Often part of the problem with doing exposure is the anticipation beforehand. Anticipatory anxiety is real and is intimately linked to OCD, the build up of fear about doing something is so often worse than the thing itself. The great thing about facing fears in an opportunistic way is that you can skip the anticipation and just jump on in to the fear.
Now of course sometimes, learning how to manage that anticipatory anxiety is important too and this is where planned exposure activities can be helpful. But if there is something that you think you could do, if only you didn’t have to think about it too much before hand, then this kind of approach can be very helpful.
A Word Of Caution
A word of caution though, try not to bite off more than you can chew. Remember you need to try and keep exposures realistic and manageable, going for something that gives you a 10 out of 10 of anxiety might seem like the quickest and bravest route to freedom from OCD, but this can backfire if you are overwhelmed by the anxiety.
That being said, see if you can think about the kind of exposure activities that you could work on in your day to day life and try and incorporate one or two. You may find that this gives you an extra sense of achievement and empowerment as you start to tackle little things that you would normality avoid.

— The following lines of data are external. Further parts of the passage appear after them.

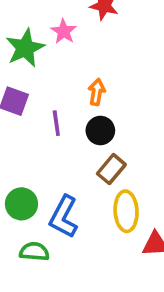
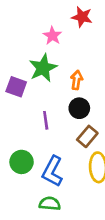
green star: (25, 48) -> (43, 68), moved
purple line: (56, 123) -> (46, 120), moved
green semicircle: (34, 252) -> (50, 204), moved

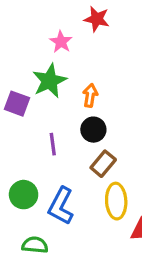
green semicircle: (50, 204) -> (35, 245), moved

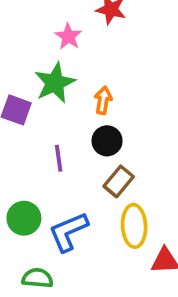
blue L-shape: (61, 206) -> (68, 232), turned 39

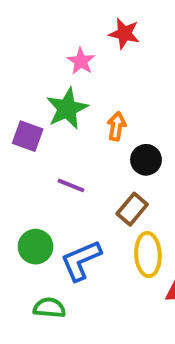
black circle: (107, 141) -> (146, 160), moved
purple line: (59, 158) -> (71, 185), turned -60

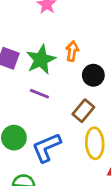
green star: (67, 109) -> (41, 60), moved

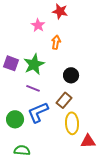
orange arrow: (72, 51) -> (56, 42), moved
blue L-shape: (47, 148) -> (38, 112), moved

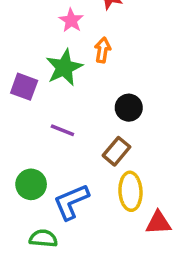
green star: (34, 64) -> (64, 67), moved
blue L-shape: (38, 112) -> (71, 202), moved

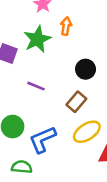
yellow ellipse: (130, 191) -> (87, 132), turned 60

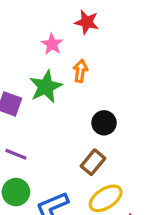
purple line: (36, 86) -> (16, 154), moved

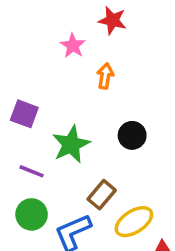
green star: (46, 87) -> (71, 144), moved
brown rectangle: (93, 162) -> (102, 195), moved

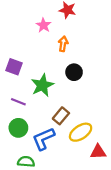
black circle: (132, 135) -> (74, 72), moved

Remember that getting over OCD is all about taking small steps each day and building a sense of change and momentum. You don’t need to run the entire marathon in one day. Start taking action today and you might be surprised in a month from now, how things begin to change.

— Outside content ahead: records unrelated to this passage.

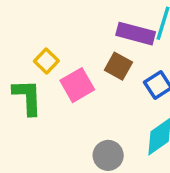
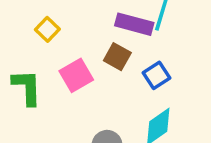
yellow square: (46, 61) -> (47, 29), moved

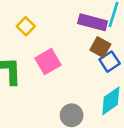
brown square: (117, 57) -> (100, 47), moved

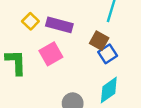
purple rectangle: (93, 22) -> (59, 25), moved

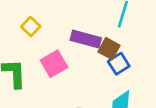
purple rectangle: (59, 25) -> (86, 39), moved

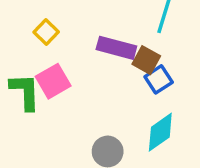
pink square: (54, 64) -> (53, 81), moved

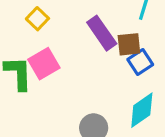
purple rectangle: (116, 48) -> (102, 33), turned 40
brown square: (146, 60) -> (129, 44), turned -35

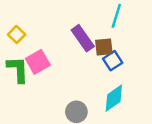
yellow square: (37, 19) -> (17, 35), moved

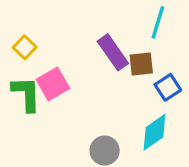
blue square: (113, 61) -> (168, 87), moved

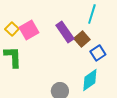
brown square: (141, 64) -> (82, 39), turned -35
pink square: (53, 84) -> (29, 30), moved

As a long term strategy for managing OCD, unexpected exposure activities are a great way to keep you moving in the right direction and to keep on leaning into discomfort. The more we can make this a habit of mind, a way in which you respond to adversity, the more freedom and resilience you will build.

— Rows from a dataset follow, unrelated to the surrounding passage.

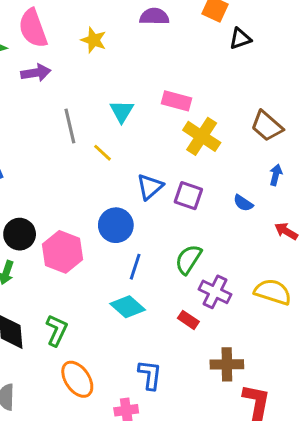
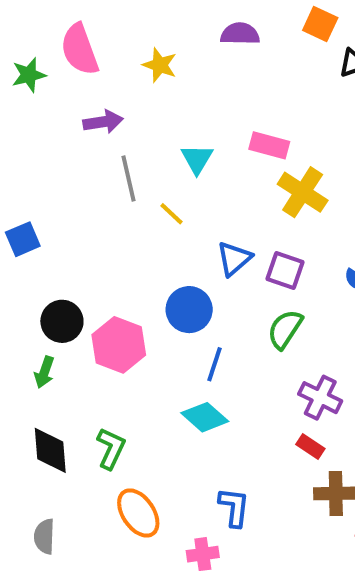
purple arrow: (36, 73) -> (103, 122), moved
green semicircle: (188, 259) -> (285, 329), moved
red rectangle: (188, 320) -> (310, 446), moved

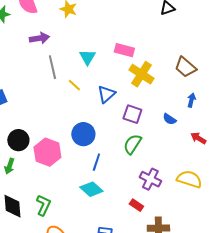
blue triangle: (234, 259) -> (106, 94), moved
red rectangle: (310, 446) -> (136, 205), moved

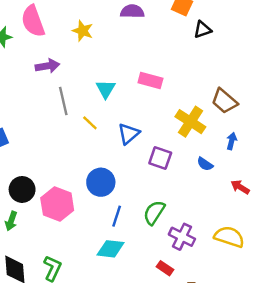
yellow cross: (141, 74) -> (190, 122), moved
green semicircle: (132, 144) -> (154, 212), moved
cyan diamond: (91, 189) -> (110, 249), turned -35

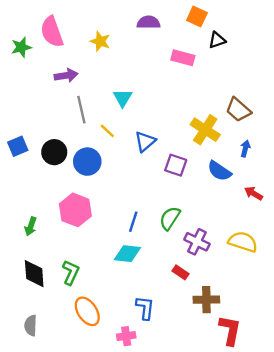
pink rectangle: (150, 80) -> (183, 58), moved
blue semicircle: (205, 164) -> (219, 171), size x1.5
blue circle: (101, 182) -> (87, 162), moved
black circle: (22, 189) -> (54, 152), moved

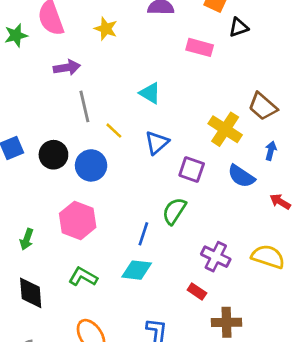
cyan triangle: (123, 98) -> (150, 93), moved, turned -30
green semicircle: (170, 218) -> (174, 211), moved
green L-shape: (71, 272) -> (83, 277), moved, turned -85

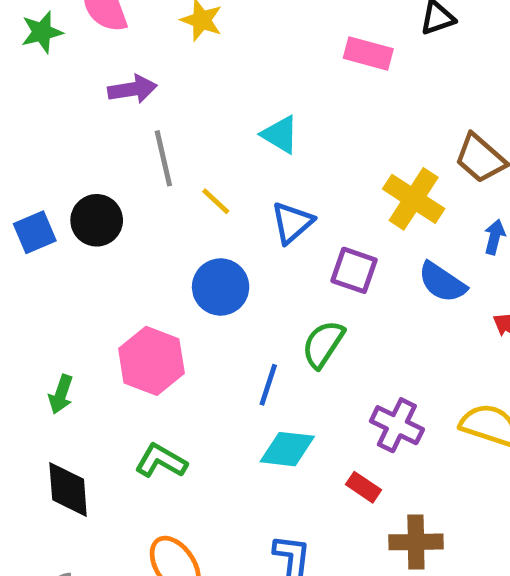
black circle: (53, 155) -> (97, 220), moved
blue circle: (91, 165) -> (221, 287), moved
cyan diamond: (137, 270) -> (287, 449), moved

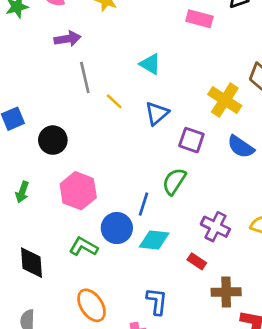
black circle: (97, 220) -> (53, 140), moved
blue circle: (221, 287) -> (117, 228), moved
green arrow: (61, 394) -> (22, 192), moved

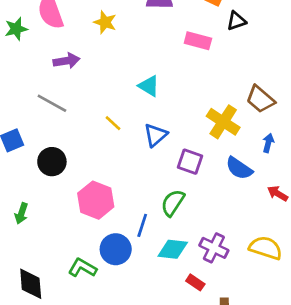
gray line: (85, 77) -> (52, 103), moved, turned -48
pink hexagon: (78, 191) -> (96, 200), moved
cyan diamond: (154, 240) -> (173, 249), moved

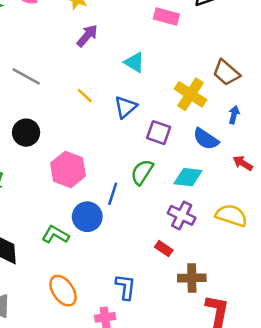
purple arrow: (67, 61) -> (87, 36), moved, turned -40
cyan triangle: (149, 86) -> (134, 62), moved
cyan diamond: (173, 249) -> (188, 177), moved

OCD doesn’t have to be this awful negative thing that dominates our lives and that we need to defeat. Yes it brings it’s challenges, but it also brings it’s fair share of opportunities to, a chance to grow, develop and to become more accepting.
Building this acceptance mindset in response to OCD and getting into the habit of leaning into daily challenges is what it’s all about and in my experience it helps us to live happier and more fulfilled lives that are not dominated by fearful obsessions, but by our values and dreams.